2. Maximize fat loss (subtract body fat-adipose tissue)
If your personal goal is to maximize your body fat loss (excess adipose tissue), it seems the optimal strategy is:
- Don’t consume sugar
- Don’t consume starch
- Generally don’t consume carbohydrates (yes, the ‘good’ and the ‘bad’)
Or to get more specific:
- Don’t consume high fructose corn syrup
- Don’t consume fruit sugar, fructose, white sugar, brown sugar
- Don’t eat starchy vegetables (no potatoes, no tubers, no broccoli-cauliflower, etc)
- Don’t eat grains/bread-items (no bread, no spaghetti, etc)
To optimize for body-fat loss, it isn’t about what to eat, it is figuring out what to SUBTRACT or what NOT TO EAT.

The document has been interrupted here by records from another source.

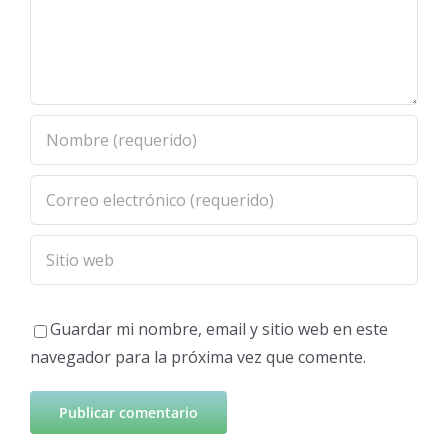
Guardar mi nombre, email y sitio web en este
navegador para la próxima vez que comente.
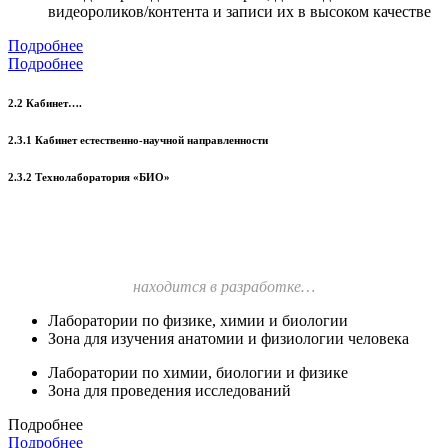
видеороликов/контента и записи их в высоком качестве
Подробнее
Подробнее
2.2 Кабинет….
2.3.1 Кабинет естественно-научной направленности
2.3.2 Технолаборатория «БИО»
находится в разработке…
Лаборатории по физике, химии и биологии
Зона для изучения анатомии и физиологии человека
Лаборатории по химии, биологии и физике
Зона для проведения исследований
Подробнее
Подробнее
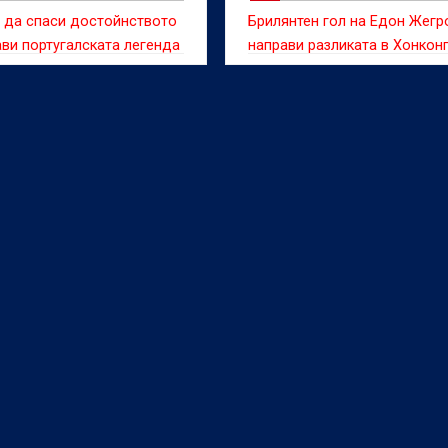
 да спаси достойнството
Брилянтен гол на Едон Жегр
ави португалската легенда
направи разликата в Хонкон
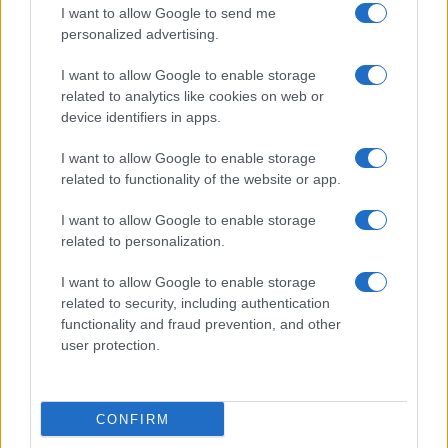
I want to allow Google to send me
Kamarazenekar a Pesti Vigadóban ad koncertet, a Puskin
personalized advertising.
mozi pedig a huszonöt filmet felvonultató 5x5 fesztiválnak
ad otthont. Háromórás show keretében az elmúlt huszonöt
I want to allow Google to enable storage
related to analytics like cookies on web or
év slágereit idézi fel a Papp László Budapest Sportarénában
device identifiers in apps.
huszonöt fellépő: többek között Nagy Feró, Péterfy Bori és
a The Biebers. A Millenárison egész napos Táncparkot
I want to allow Google to enable storage
related to functionality of the website or app.
tartanak, Kecskeméten pedig ötnapos bábfesztivállal várják
a közönséget. A Petőfi Irodalmi Múzeum
25 a négyzeten
I want to allow Google to enable storage
címmel meghirdetett zenés irodalmi estnek ad otthont.
related to personalization.
Kaposváron az elmúlt huszonöt év fotóművészeti értékeiből
I want to allow Google to enable storage
nyílik kiállítás, az Aggteleki Nemzeti Parkban minifesztivált
related to security, including authentication
tartanak barlangtúrával és interaktív minielőadásokkal. A
functionality and fraud prevention, and other
user protection.
fesztivált „közös születésnap”, azaz a 25. évüket ebben az
évadban betöltő művészek gálaestje zárja a Várkert
Bazárban.
CONFIRM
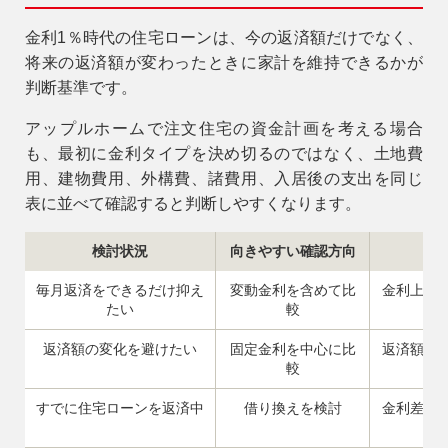
金利1％時代の住宅ローンは、今の返済額だけでなく、
将来の返済額が変わったときに家計を維持できるかが
判断基準です。
アップルホームで注文住宅の資金計画を考える場合
も、最初に金利タイプを決め切るのではなく、土地費
用、建物費用、外構費、諸費用、入居後の支出を同じ
表に並べて確認すると判断しやすくなります。
検討状況
向きやすい確認方向
毎月返済をできるだけ抑え
変動金利を含めて比
金利上昇
たい
較
返済額の変化を避けたい
固定金利を中心に比
返済額が
較
すでに住宅ローンを返済中
借り換えを検討
金利差だ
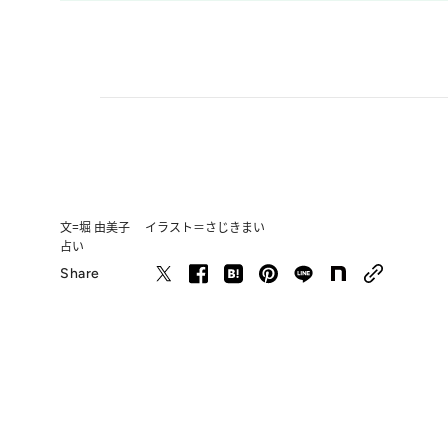
文=堀 由美子 イラスト＝さじきまい
占い
Share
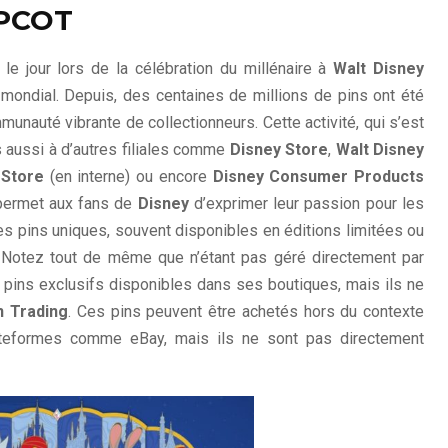
EPCOT
le jour lors de la célébration du millénaire à
Walt Disney
ondial. Depuis, des centaines de millions de pins ont été
unauté vibrante de collectionneurs. Cette activité, qui s’est
 aussi à d’autres filiales comme
Disney Store
,
Walt Disney
 Store
(en interne) ou encore
Disney Consumer Products
 permet aux fans de
Disney
d’exprimer leur passion pour les
des pins uniques, souvent disponibles en éditions limitées ou
Notez tout de même que n’étant pas géré directement par
ins exclusifs disponibles dans ses boutiques, mais ils ne
n Trading
. Ces pins peuvent être achetés hors du contexte
teformes comme eBay, mais ils ne sont pas directement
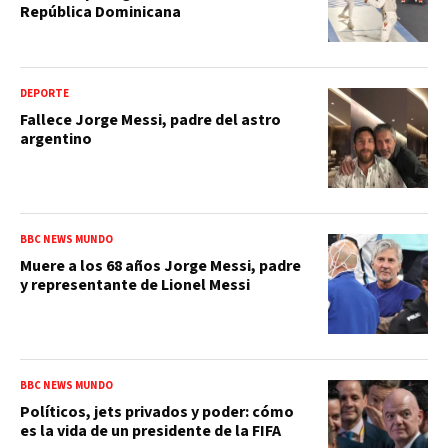
República Dominicana
DEPORTE
Fallece Jorge Messi, padre del astro
argentino
BBC NEWS MUNDO
Muere a los 68 años Jorge Messi, padre
y representante de Lionel Messi
BBC NEWS MUNDO
Políticos, jets privados y poder: cómo
es la vida de un presidente de la FIFA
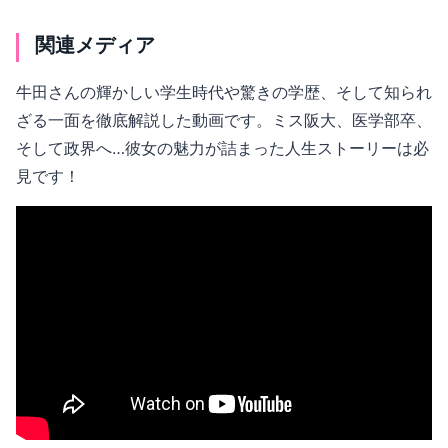
関連メディア
牛田さんの輝かしい学生時代や驚きの学歴、そして知られ
ざる一面を徹底解説した動画です。ミス阪大、医学部卒、
そして政界へ…彼女の魅力が詰まった人生ストーリーは必
見です！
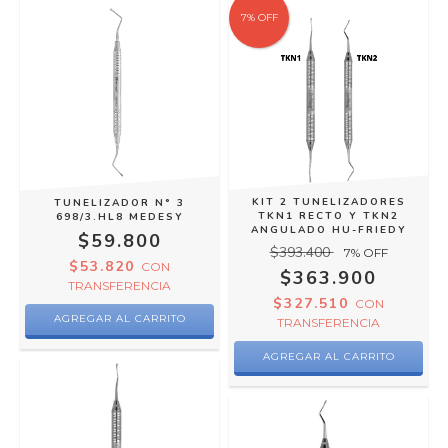
7
%
OFF
KIT 2 TUNELIZADORES
TUNELIZADOR N° 3
TKN1 RECTO Y TKN2
698/3.HL8 MEDESY
ANGULADO HU-FRIEDY
$59.800
$393.400
7
% OFF
$53.820
CON
$363.900
TRANSFERENCIA
$327.510
CON
TRANSFERENCIA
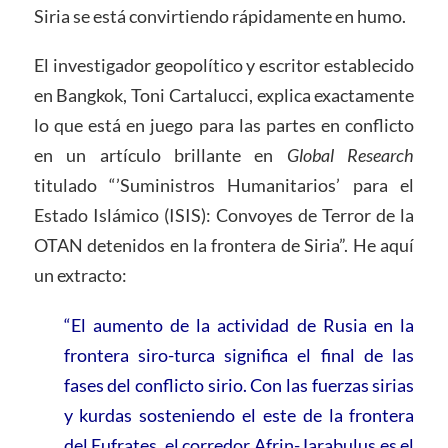
Siria se está convirtiendo rápidamente en humo.
El investigador geopolítico y escritor establecido
en Bangkok, Toni Cartalucci, explica exactamente
lo que está en juego para las partes en conflicto
en un artículo brillante en
Global Research
titulado “’Suministros Humanitarios’ para el
Estado Islámico (ISIS): Convoyes de Terror de la
OTAN detenidos en la frontera de Siria”. He aquí
un extracto:
“El aumento de la actividad de Rusia en la
frontera siro-turca significa el final de las
fases del conflicto sirio. Con las fuerzas sirias
y kurdas sosteniendo el este de la frontera
del Eufrates, el corredor Afrin-Jarabulus es el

Thus once again– if your goal is to maximize your body fat loss (if you want to see your abdominal muscles), then:
- Don’t consume sugar, fruit, or anything sweet.
- Don’t consume starchy vegetables, simple and complex carbohydrates (don’t eat rice, potatoes, tubers, spaghetti, bread, etc).
3. To maximize mental activity
This is what is actually very interesting to me:
What is the ‘optimal’ diet/lifestyle to optimize mental thinking and mental activity.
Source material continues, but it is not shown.